I could have left after that, but my room was a mess, even for me. The Olympiad kids had tidied a little before they left, but that wasn’t saying a lot. There were still dozens of unclaimed paper airplanes littering the room (some of them, admittedly, my own) and I sorely needed to reorganize the mineral trays lest my first period think quartz was a boxy, silver-colored mineral and pyrite was a six-sided hunk of hard brown dullness. By the time I finished organizing everything, it was well after six again. I really needed to stop these twelve-hour days, not so much because I still had to prep for tomorrow’s classes and thin the ever-growing stack of papers to grade, but because the idea of being on campus at night with Natasha out there looking for me gave me the shakes.
After a quick peek outside, I left the second floor of the science building and headed downstairs, car keys at the ready, knees bent for immediate flight. After I passed Maxine plugging away in her office and ran into Roger in the mailroom, I made myself stop edging around corners as if I expected the boogie man to grab me and headed out into the parking lot.
As I reached my car, I heard a single soft
click
somewhere behind me. I turned around. The parking lot was empty, except for me. I chided myself for jumping at every last noise, but as I bent to fit my key to the lock, my hands were shaking so much I dropped the keys. They ricocheted off my heavy canvas book bag and landed somewhere under my car. Typical.
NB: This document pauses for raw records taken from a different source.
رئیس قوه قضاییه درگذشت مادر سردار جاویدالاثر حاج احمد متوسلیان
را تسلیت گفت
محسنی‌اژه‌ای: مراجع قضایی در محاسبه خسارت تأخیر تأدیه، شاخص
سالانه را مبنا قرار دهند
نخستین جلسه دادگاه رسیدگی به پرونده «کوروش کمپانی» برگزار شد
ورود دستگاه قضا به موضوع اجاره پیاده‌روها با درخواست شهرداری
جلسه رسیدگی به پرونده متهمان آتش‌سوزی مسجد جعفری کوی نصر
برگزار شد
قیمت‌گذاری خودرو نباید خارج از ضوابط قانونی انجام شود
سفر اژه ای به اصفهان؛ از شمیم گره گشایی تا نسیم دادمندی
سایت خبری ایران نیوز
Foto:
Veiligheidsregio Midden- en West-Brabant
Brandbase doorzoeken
With a heartfelt curse, I stretched out on the ground and fished them out from behind the wheel.
As I clambered back to my feet, I heard a gunshot and something whistled by me and slammed into the car door. I yelped and dropped to the ground, banging my chin painfully on the asphalt.
I lay there waiting for the next shot, my hands laced uselessly over my head like they teach you in an earthquake drill. Seconds, maybe minutes, ticked by in absolute silence. I had almost convinced myself the shooter had gone when I heard someone moving at the other end of the parking lot, by the doors to the administration wing.
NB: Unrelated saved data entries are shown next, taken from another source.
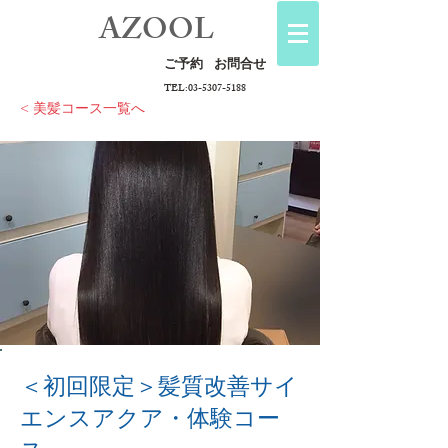
AZOOL
ご予約
お問合せ
TEL:
03-5307-5188
< 美髪コース一覧へ
＜初回限定＞髪質改善サイ
エンスアクア・体験コー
The footsteps echoed eerily in the half empty lot and then stopped, as if someone was listening, searching. They headed in my direction. I rolled under the SUV parked next to me and forgot to breathe.
The footsteps stopped short as someone came running from the gym. “Hey,” they called, “is everyone okay over there?”
Kendra.
A voice replied from where I’d last heard the footsteps. “I don’t know. Did you see anything?”
Maxine.
It was just Maxine and Kendra
. Relief flooded me. The shooter was long gone and rescue had arrived.
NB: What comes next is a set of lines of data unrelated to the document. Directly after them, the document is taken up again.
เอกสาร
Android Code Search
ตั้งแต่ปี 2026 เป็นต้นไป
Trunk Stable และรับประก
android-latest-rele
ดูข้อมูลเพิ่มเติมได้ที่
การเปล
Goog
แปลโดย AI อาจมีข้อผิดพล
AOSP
Kendra slowed to a walk as she joined Maxine by the administration building. “I was just putting the soccer balls away when I heard the noise. It sounded like a gunshot. I thought maybe it was just someone’s car backfiring, but then I thought I heard someone scream, and I ran over in case someone needed help.” She took a few steps out into the parking lot. “Is anyone here?”
“Don’t!” Maxine said. “Wait here with me. I called 9-1-1, they should be here any second.”
“But what if someone’s hurt?”
“Someone has a gun. It’s not safe.”
The sound of sirens prevented me from hearing Kendra’s reply. A police car, followed by an ambulance and a second police car, pulled into the parking lot at high speed. The officers got out of their cars and crouched behind the open doors. One of them called for anyone in the parking lot to show themselves immediately.
I stayed where I was. If I suddenly popped out from under the SUV, I was afraid they might take a shot at me, and I wasn’t counting on two misses in the same evening. Besides, it seemed I was stuck.